When is an Array an Array? Strategies for checking Array equality in Ruby

Object equality is an interesting topic. You can check for matching values (with or without ordering). You can also check to see if the object has the same in-memory id. I’ve written code to diff two arrays before but I’ve never sat down to think about all the ways to accomplish this. Also I was able to explore what I believe are the most optimal approaches.

Basic equality

The most basic example of checking two objects is the equality method ==. This is a common check done between Ruby objects and Array is no different. So what exactly does it do? According to the documentation, it will check the .size of both arrays along with each individual index value against the other array. Looking at the source code for == in Ruby 3.2.2 we can see this at work:

rb_ary_equal(VALUE ary1, VALUE ary2)
{
    if (ary1 == ary2) return Qtrue;
    if (!RB_TYPE_P(ary2, T_ARRAY)) {
        if (!rb_respond_to(ary2, idTo_ary)) {
            return Qfalse;
        }
        return rb_equal(ary2, ary1);
    }
    if (RARRAY_LEN(ary1) != RARRAY_LEN(ary2)) return Qfalse;
    if (RARRAY_CONST_PTR_TRANSIENT(ary1) == RARRAY_CONST_PTR_TRANSIENT(ary2)) return Qtrue;
    return rb_exec_recursive_paired(recursive_equal, ary1, ary2, ary2);
}

The first conditional checks to see if the arrays are identical in memory:

if (ary1 == ary2) return Qtrue;

The third conditional is an early return false if the size of the two array’s doesn’t match:

if (RARRAY_LEN(ary1) != RARRAY_LEN(ary2)) return Qfalse;

The last line is a recursive call which I assume is the iteratively check every index’s value against the other array. The remainder of the method (conditional 2 and 4) I’m less sure about but looking at the code they both can perform early returns to break out of the recursive method call. Assumedly either when there are no more indexes to check against or the arrays are found not to match.

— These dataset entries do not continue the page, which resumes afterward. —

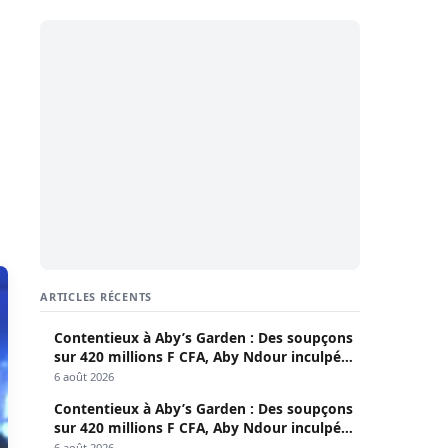
ARTICLES RÉCENTS
Contentieux à Aby’s Garden : Des soupçons
sur 420 millions F CFA, Aby Ndour inculpée
pour abus de biens sociaux
6 août 2026
Contentieux à Aby’s Garden : Des soupçons
sur 420 millions F CFA, Aby Ndour inculpée
pour abus de biens sociaux
6 août 2026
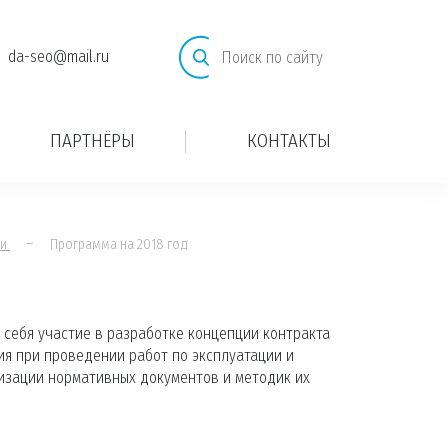
da-seo@mail.ru
ПАРТНЁРЫ
КОНТАКТЫ
–
ии
Программа на 2018 год
 себя участие в разработке концепции контракта
ия при проведении работ по эксплуатации и
изации нормативных документов и методик их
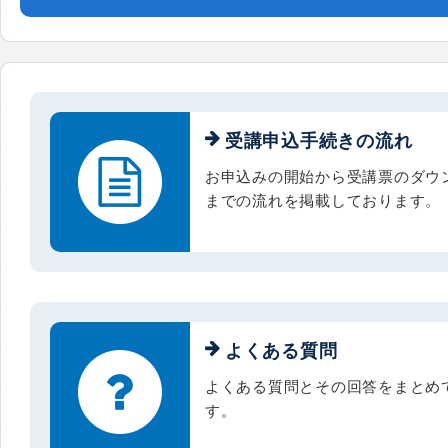
受講申込手続きの流れ
お申込みの開始から受講票のダウ
までの流れを掲載しております。
よくある質問
よくある質問とその回答をまとめ
す。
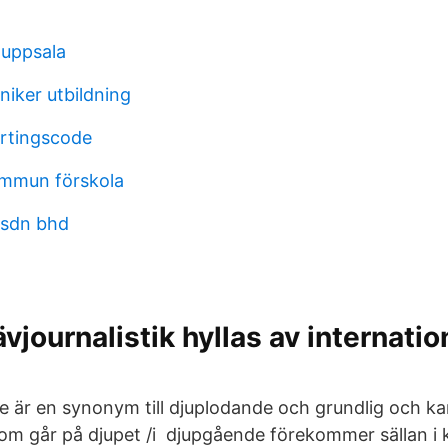
 uppsala
iker utbildning
rtingscode
mmun förskola
 sdn bhd
vjournalistik hyllas av internatio
 är en synonym till djuplodande och grundlig och k
om går på djupet /i djupgående förekommer sällan i 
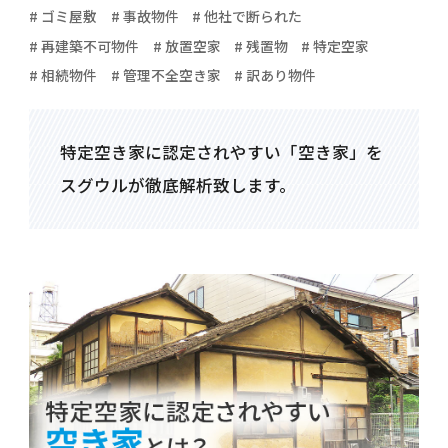
# ゴミ屋敷
# 事故物件
# 他社で断られた
# 再建築不可物件
# 放置空家
# 残置物
# 特定空家
# 相続物件
# 管理不全空き家
# 訳あり物件
特定空き家に認定されやすい「空き家」を
スグウルが徹底解析致します。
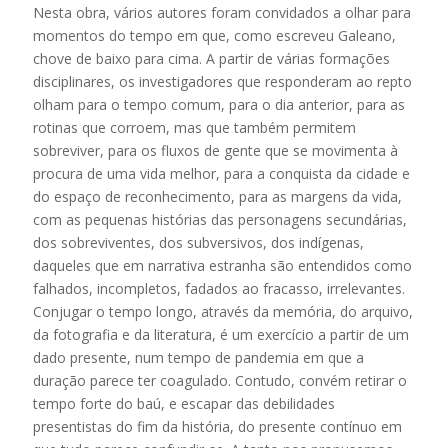
Nesta obra, vários autores foram convidados a olhar para
momentos do tempo em que, como escreveu Galeano,
chove de baixo para cima. A partir de várias formações
disciplinares, os investigadores que responderam ao repto
olham para o tempo comum, para o dia anterior, para as
rotinas que corroem, mas que também permitem
sobreviver, para os fluxos de gente que se movimenta à
procura de uma vida melhor, para a conquista da cidade e
do espaço de reconhecimento, para as margens da vida,
com as pequenas histórias das personagens secundárias,
dos sobreviventes, dos subversivos, dos indígenas,
daqueles que em narrativa estranha são entendidos como
falhados, incompletos, fadados ao fracasso, irrelevantes.
Conjugar o tempo longo, através da memória, do arquivo,
da fotografia e da literatura, é um exercício a partir de um
dado presente, num tempo de pandemia em que a
duração parece ter coagulado. Contudo, convém retirar o
tempo forte do baú, e escapar das debilidades
presentistas do fim da história, do presente contínuo em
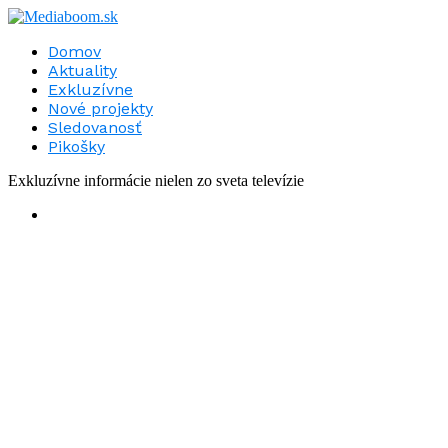
Domov
Aktuality
Exkluzívne
Nové projekty
Sledovanosť
Pikošky
Exkluzívne informácie nielen zo sveta televízie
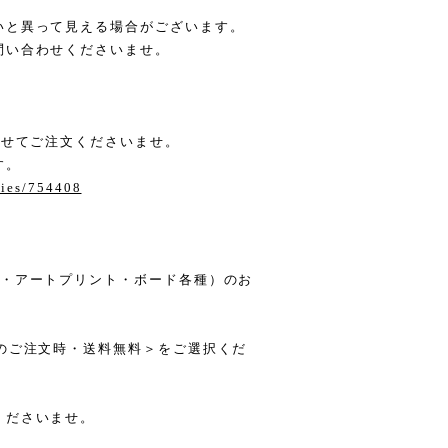
いと異って見える場合がございます。
問い合わせくださいませ。
わせてご注文くださいませ。
す。
ries/754408
箋・アートプリント・ボード各種）のお
のご注文時・送料無料＞をご選択くだ
くださいませ。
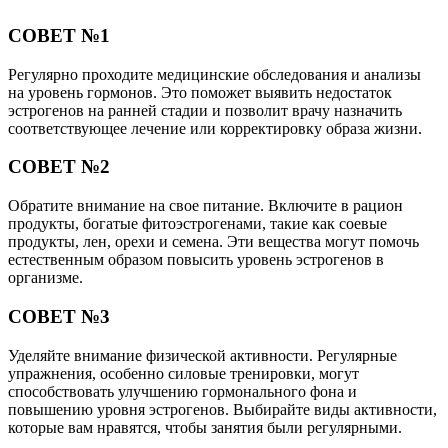
СОВЕТ №1
Регулярно проходите медицинские обследования и анализы
на уровень гормонов. Это поможет выявить недостаток
эстрогенов на ранней стадии и позволит врачу назначить
соответствующее лечение или корректировку образа жизни.
СОВЕТ №2
Обратите внимание на свое питание. Включите в рацион
продукты, богатые фитоэстрогенами, такие как соевые
продукты, лен, орехи и семена. Эти вещества могут помочь
естественным образом повысить уровень эстрогенов в
организме.
СОВЕТ №3
Уделяйте внимание физической активности. Регулярные
упражнения, особенно силовые тренировки, могут
способствовать улучшению гормонального фона и
повышению уровня эстрогенов. Выбирайте виды активности,
которые вам нравятся, чтобы занятия были регулярными.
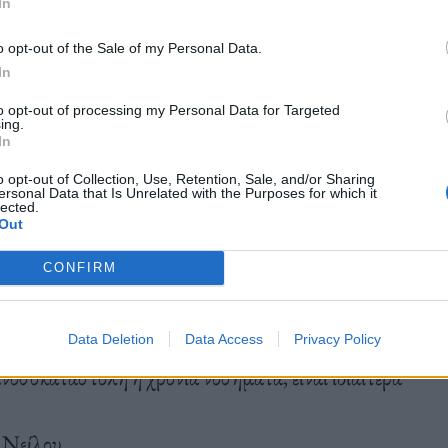
In
o opt-out of the Sale of my Personal Data.
άδοση από κουνούπι σε άνθρωπο και δεν γίνεται από
In
to opt-out of processing my Personal Data for Targeted
ing.
In
o opt-out of Collection, Use, Retention, Sale, and/or Sharing
ersonal Data that Is Unrelated with the Purposes for which it
lected.
 δεν εμφανίζουν συμπτώματα ή παρουσιάζουν μόνο
Out
εί να εκδηλωθεί σοβαρή ασθένεια που επηρεάζει το
CONFIRM
ιδα.
Data Deletion
Data Access
Privacy Policy
νοσοκαταστολή ή χρόνια νοσήματα, είναι ιδιαίτερα
ύ Νείλου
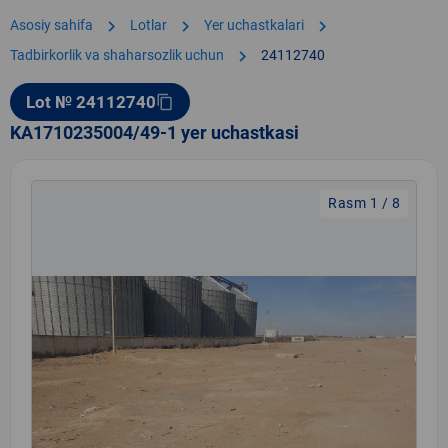
chevron_right
chevron_right
chevron_right
Asosiy sahifa
Lotlar
Yer uchastkalari
chevron_right
Tadbirkorlik va shaharsozlik uchun
24112740
Lot № 24112740
content_copy
KA1710235004/49-1 yer uchastkasi
Rasm 1 / 8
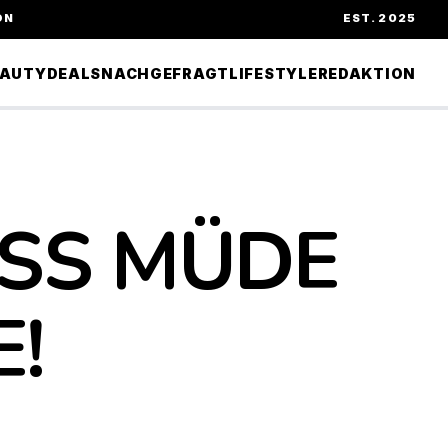
ON
EST. 2025
EAUTY
DEALS
NACHGEFRAGT
LIFESTYLE
REDAKTION
SS MÜDE
E!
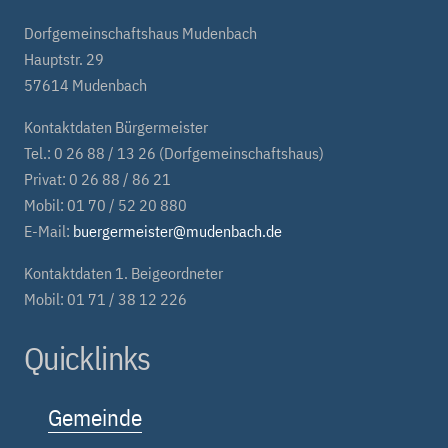
Dorfgemeinschaftshaus Mudenbach
Hauptstr. 29
57614 Mudenbach
Kontaktdaten Bürgermeister
Tel.: 0 26 88 / 13 26 (Dorfgemeinschaftshaus)
Privat: 0 26 88 / 86 21
Mobil: 01 70 / 52 20 880
E-Mail:
buergermeister@mudenbach.de
Kontaktdaten 1. Beigeordneter
Mobil: 01 71 / 38 12 226
Quicklinks
Gemeinde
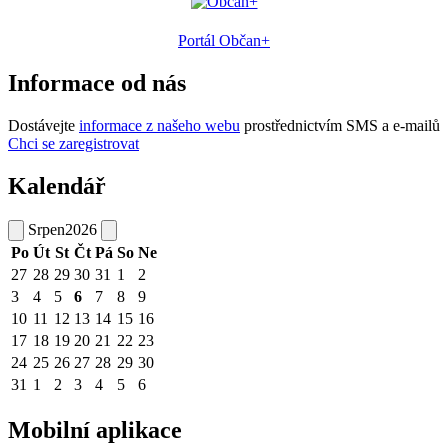
Portál Občan+
Informace od nás
Dostávejte
informace z našeho webu
prostřednictvím SMS a e-mailů
Chci se zaregistrovat
Kalendář
Srpen
2026
Po
Út
St
Čt
Pá
So
Ne
27
28
29
30
31
1
2
3
4
5
6
7
8
9
10
11
12
13
14
15
16
17
18
19
20
21
22
23
24
25
26
27
28
29
30
31
1
2
3
4
5
6
Mobilní aplikace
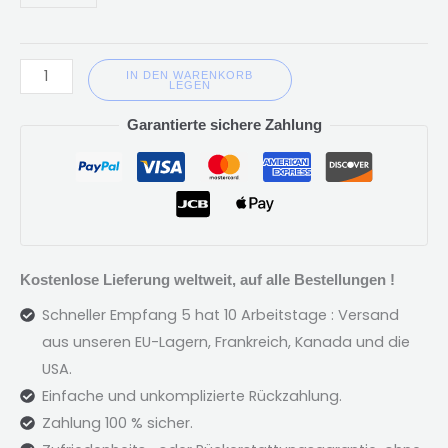
IN DEN WARENKORB
LEGEN
Garantierte sichere Zahlung
Kostenlose Lieferung weltweit, auf alle Bestellungen !
Schneller Empfang 5 hat 10 Arbeitstage : Versand
aus unseren EU-Lagern, Frankreich, Kanada und die
USA.
Einfache und unkomplizierte Rückzahlung.
Zahlung 100 % sicher.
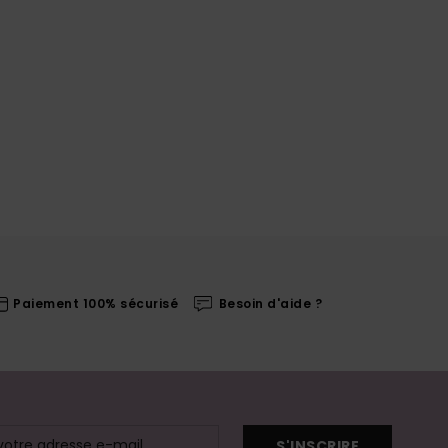
Paiement 100% sécurisé
Besoin d'aide ?
S'INSCRIRE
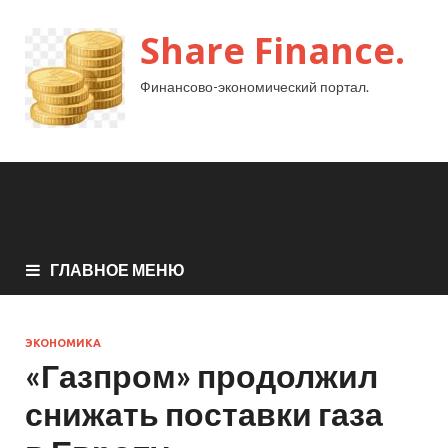
Share Finance.
Финансово-экономический портал.
ГЛАВНОЕ МЕНЮ
ЭКОНОМИКА
«Газпром» продолжил
снижать поставки газа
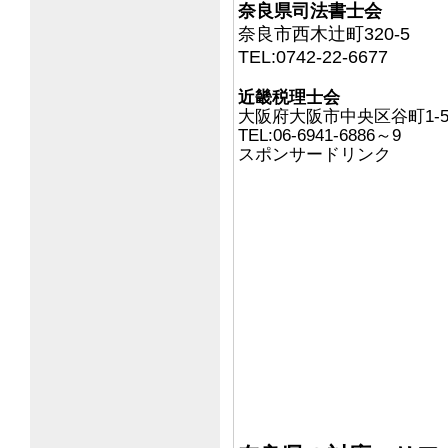
奈良県司法書士会
奈良市西木辻町320-5
TEL:0742-22-6677
近畿税理士会
大阪府大阪市中央区谷町1-5
TEL:06-6941-6886～9
スポンサードリンク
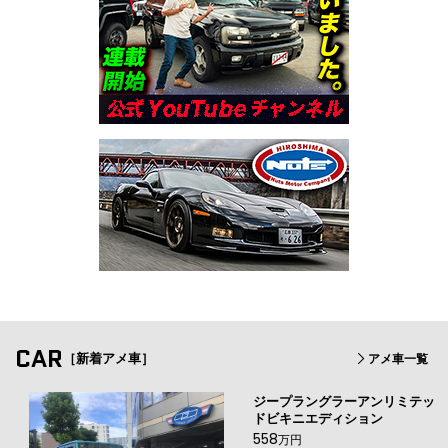
CAR
［新着アメ車］
アメ車一覧
ジープラングラーアンリミテッ
ドビキニエディション
558
万円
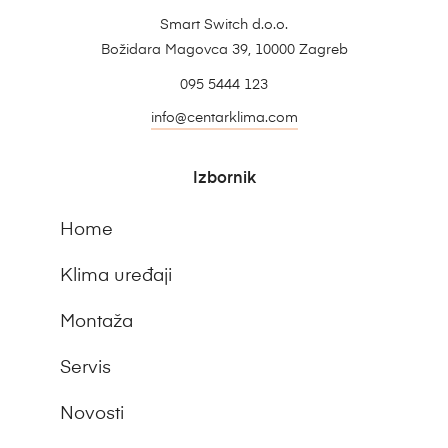
Smart Switch d.o.o.
Božidara Magovca 39, 10000 Zagreb
095 5444 123
info@centarklima.com
Izbornik
Home
Klima uređaji
Montaža
Servis
Novosti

Now working our way back to the higher-level Ruby implementation, what does a practical example of this look like?

array_1 = [1, 2, 3]

array_1 == [1, 2, 3] #=> true

The above checks the two arrays against each other and finds them identical.

There are two other strategies you can take here. Both the Array#eql? and Array#<=> methods will allow you to check array equality. They work slightly differently from each other:

Array#eql? - Similiar to Array#== but utilizes Object#== internally
Array#<=> - Generally used within sort_by blocks to check difference in arrays. Returns 0 for matching, 1 when there are extra indexes, and -1 when there are missing indexes.

Here’s a quick example of each:

array_1.eql?([1, 2, 3]) #=> true

# Spaceship operator returns: 0 (equal), -1 (elements less than other array), 1 (elements more than other array)
(array_1 <=> [1, 2, 3]) == 0 #=> true

Personally, I find == to be the easiest to read. This is all well and good but what happens if the arrays are in different orders?

array_1 = [1, 2, 3]
array_2 = [2, 3, 1]

array_1 == array_2 #=> false

Now they are no longer equivalent according to ==. So from this we can infer that == is order-dependent. We’ll need another strategy in order, ;-), to test for equality properly.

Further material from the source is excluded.